Oligodendrocytes wrap nerve fibres in the central nervous system with layers of specialized cell membrane to form myelin sheaths1. Myelin is destroyed by the immune system in multiple sclerosis, but myelin is thought to regenerate and neurological function can be recovered. In animal models of demyelinating disease, myelin is regenerated by newly generated oligodendrocytes, and remaining mature oligodendrocytes do not seem to contribute to this process2,3,4. Given the major differences in the dynamics of oligodendrocyte generation and adaptive myelination between rodents and humans5,6,7,8,9, it is not clear how well experimental animal models reflect the situation in multiple sclerosis. Here, by measuring the integration of 14C derived from nuclear testing in genomic DNA10, we assess the dynamics of oligodendrocyte generation in patients with multiple sclerosis. The generation of new oligodendrocytes was increased several-fold in normal-appearing white matter in a subset of individuals with very aggressive multiple sclerosis, but not in most subjects with the disease, demonstrating an inherent potential to substantially increase oligodendrocyte generation that fails in most patients. Oligodendrocytes in shadow plaques—thinly myelinated lesions that are thought to represent remyelinated areas—were old in patients with multiple sclerosis.
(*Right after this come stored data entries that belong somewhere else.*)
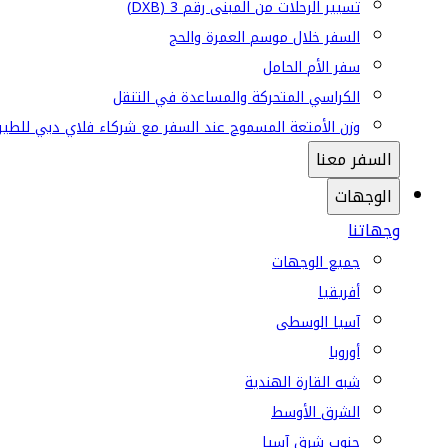
تسيير الرحلات من المبنى رقم 3 (DXB)
السفر خلال موسم العمرة والحج
سفر الأم الحامل
الكراسي المتحركة والمساعدة في التنقل
وزن الأمتعة المسموح عند السفر مع شركاء فلاي دبي للطير
السفر معنا
الوجهات
وجهاتنا
جميع الوجهات
أفريقيا
آسيا الوسطى
أوروبا
شبه القارة الهندية
الشرق الأوسط
جنوب شرق آسيا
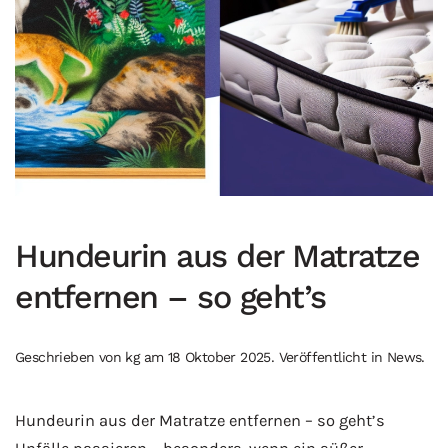
Hundeurin aus der Matratze
entfernen – so geht’s
Geschrieben von
kg
am
18 Oktober 2025
. Veröffentlicht in
News
.
Hundeurin aus der Matratze entfernen – so geht’s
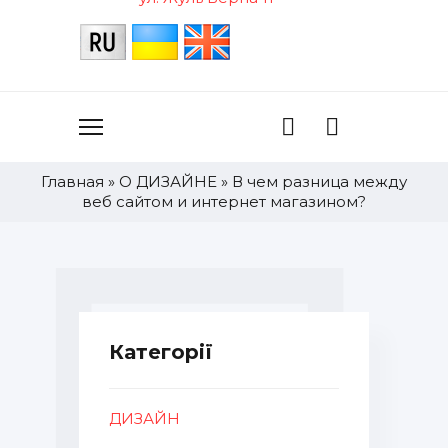
Главная
»
О ДИЗАЙНЕ
»
В чем разница между
веб сайтом и интернет магазином?
Категорії
ДИЗАЙН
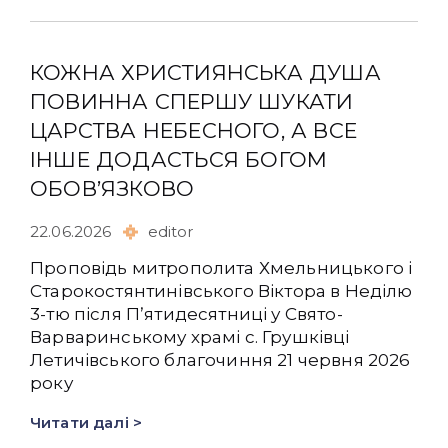
КОЖНА ХРИСТИЯНСЬКА ДУША
ПОВИННА СПЕРШУ ШУКАТИ
ЦАРСТВА НЕБЕСНОГО, А ВСЕ
ІНШЕ ДОДАСТЬСЯ БОГОМ
ОБОВ’ЯЗКОВО
22.06.2026
editor
Проповідь митрополита Хмельницького і
Старокостянтинівського Віктора в Неділю
3-тю після Пʼятидесятниці у Свято-
Варваринському храмі с. Грушківці
Летичівського благочиння 21 червня 2026
року
Читати далі >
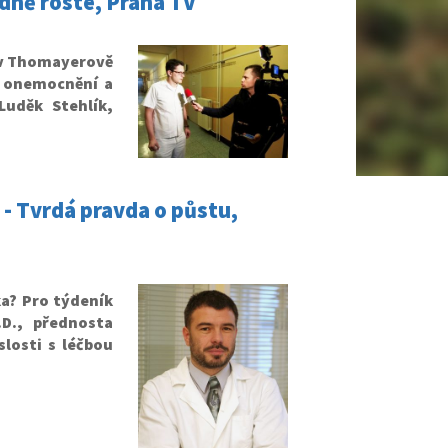
idně roste, Praha TV
 v Thomayerově
h onemocnění a
Luděk Stehlík,
- Tvrdá pravda o půstu,
ka? Pro týdeník
D., přednosta
slosti s léčbou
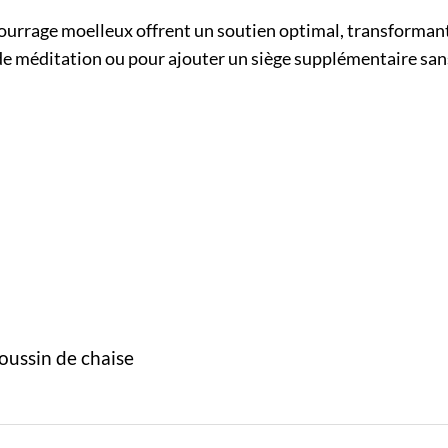
urrage moelleux offrent un soutien optimal, transformant 
 de méditation ou pour ajouter un siège supplémentaire sans 
oussin de chaise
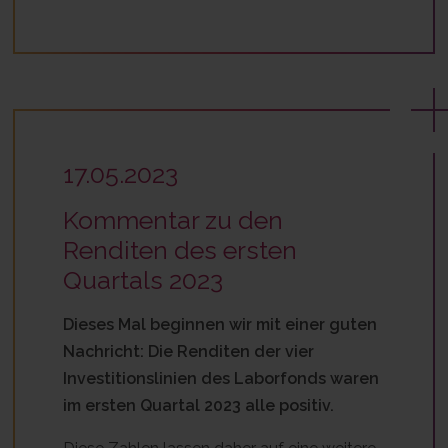
17.05.2023
Kommentar zu den
Renditen des ersten
Quartals 2023
Dieses Mal beginnen wir mit einer guten
Nachricht: Die Renditen der vier
Investitionslinien des Laborfonds waren
im ersten Quartal 2023 alle positiv.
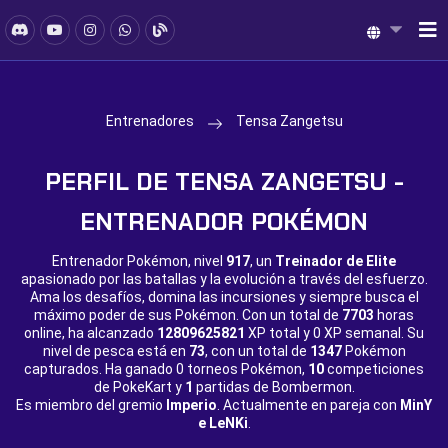
Entrenadores
Tensa Zangetsu
PERFIL DE TENSA ZANGETSU -
ENTRENADOR POKÉMON
Entrenador Pokémon, nivel
917
, un
Treinador de Elite
apasionado por las batallas y la evolución a través del esfuerzo.
Ama los desafíos, domina las incursiones y siempre busca el
máximo poder de sus Pokémon. Con un total de
7703
horas
online, ha alcanzado
12809625821
XP total y
0 XP semanal. Su
nivel de pesca está en
73
, con un total de
1347
Pokémon
capturados. Ha ganado
0 torneos Pokémon,
10
competiciones
de PokeKart y
1
partidas de Bombermon.
Es miembro del gremio
Imperio
. Actualmente en pareja con
MinY
e LeNKi
.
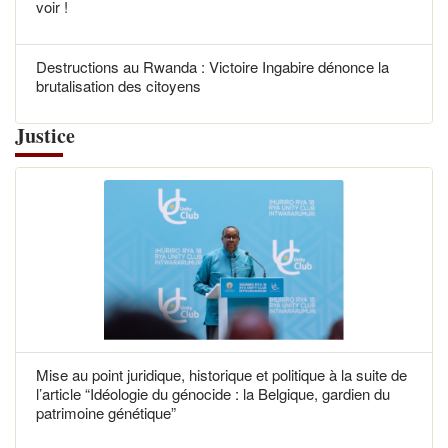
voir !
Destructions au Rwanda : Victoire Ingabire dénonce la
brutalisation des citoyens
Justice
Mise au point juridique, historique et politique à la suite de
l’article “Idéologie du génocide : la Belgique, gardien du
patrimoine génétique”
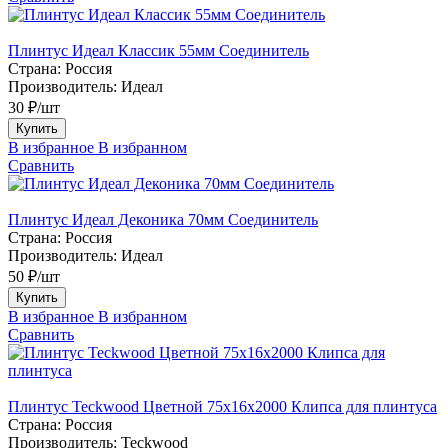
Плинтус Идеал Классик 55мм Соединитель
Страна:
Россия
Производитель:
Идеал
30 ₽/шт
Купить
В избранное
В избранном
Сравнить
Плинтус Идеал Деконика 70мм Соединитель
Страна:
Россия
Производитель:
Идеал
50 ₽/шт
Купить
В избранное
В избранном
Сравнить
Плинтус Teckwood Цветной 75х16х2000 Клипса для плинтуса
Страна:
Россия
Производитель:
Teckwood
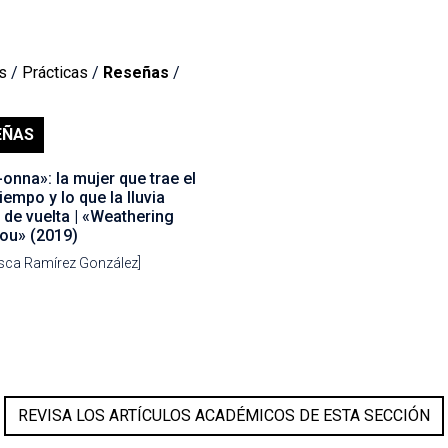
s
/
Prácticas
/
Reseñas
/
EÑAS
onna»: la mujer que trae el
iempo y lo que la lluvia
 de vuelta | «Weathering
You» (2019)
isca Ramírez González]
REVISA LOS ARTÍCULOS ACADÉMICOS DE ESTA SECCIÓN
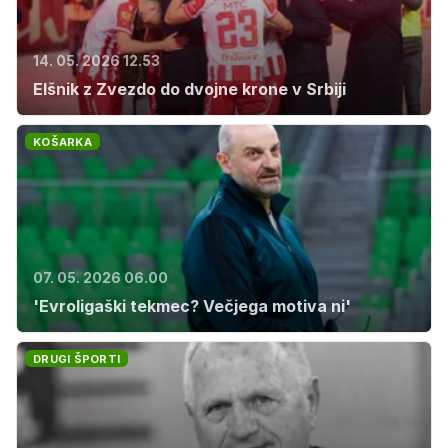
14. 05. 2026 12.53
Elšnik z Zvezdo do dvojne krone v Srbiji
KOŠARKA
07. 05. 2026 06.00
'Evroligaški tekmec? Večjega motiva ni'
DRUGI ŠPORTI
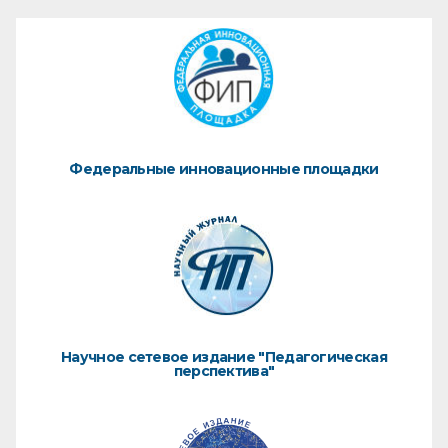
Федеральные инновационные площадки
Научное сетевое издание "Педагогическая
перспектива"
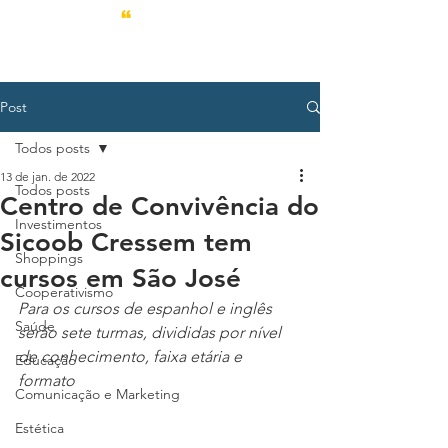
Post
Todos posts
13 de jan. de 2022
Todos posts
Centro de Convivência do
Investimentos
Sicoob Cressem tem
Shoppings
cursos em São José
Cooperativismo
Para os cursos de espanhol e inglês 
Saúde
serão sete turmas, divididas por nível 
de conhecimento, faixa etária e 
Educação
formato
Comunicação e Marketing
Estética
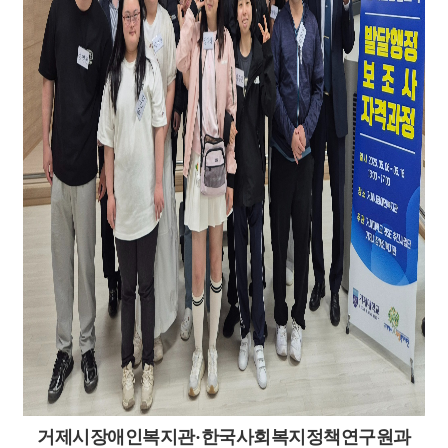
거제시장애인복지관
·
한국사회복지정책연구원과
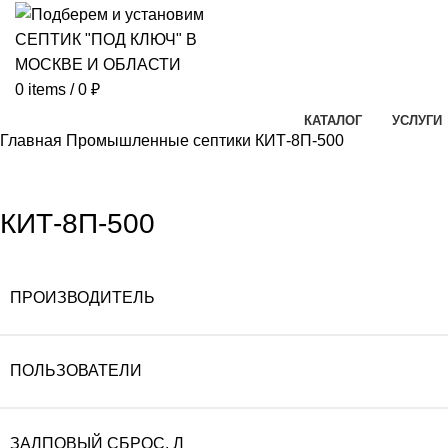
0
items
/
0
₽
КАТАЛОГ
УСЛУГИ
Главная
Промышленные септики
КИТ-8П-500
Click to enlarg
КИТ-8П-500
ПРОИЗВОДИТЕЛЬ
ПОЛЬЗОВАТЕЛИ
ЗАЛПОВЫЙ СБРОС, Л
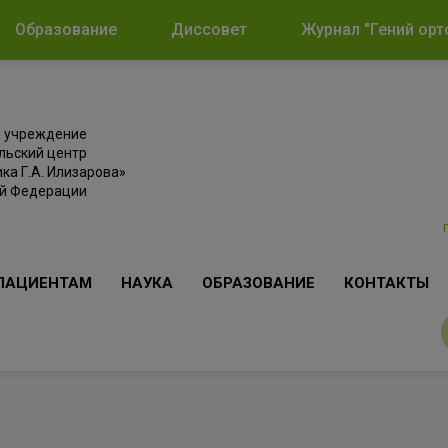
Образование
Диссовет
Журнал "Гений орт
е учреждение
льский центр
ка Г.А. Илизарова»
ой Федерации
ПАЦИЕНТАМ
НАУКА
ОБРАЗОВАНИЕ
КОНТАКТЫ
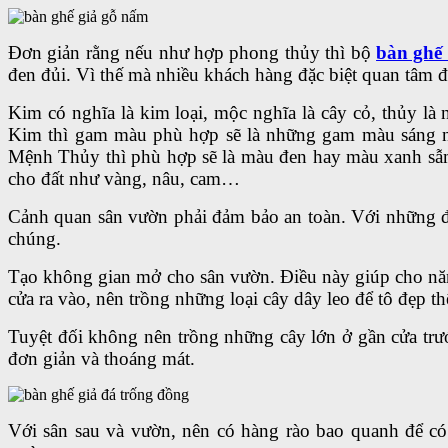
Đơn giản rằng nếu như hợp phong thủy thì bộ
bàn ghế
đen đủi. Vì thế mà nhiều khách hàng đặc biệt quan tâm 
Kim có nghĩa là kim loại, mộc nghĩa là cây cỏ, thủy là
Kim thì gam màu phù hợp sẽ là những gam màu sáng nh
Mệnh Thủy thì phù hợp sẽ là màu đen hay màu xanh sẫm
cho đất như vàng, nâu, cam…
Cảnh quan sân vườn phải đảm bảo an toàn. Với những đồ
chúng.
Tạo không gian mở cho sân vườn. Điều này giúp cho năn
cửa ra vào, nên trồng những loại cây dây leo để tô đẹp 
Tuyệt đối không nên trồng những cây lớn ở gần cửa trư
đơn giản và thoáng mát.
Với sân sau và vườn, nên có hàng rào bao quanh để có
The absence of new oligodendrocytes in shadow plaques suggests that remyelination of lesions occurs transiently or not at all, or that myelin is regenerated by pre-existing, and not new, oligodendrocytes in multiple sclerosis. We report unexpected oligodendrocyte generation dynamics in multiple sclerosis, and this should guide the use of current, and the development of new, therapies.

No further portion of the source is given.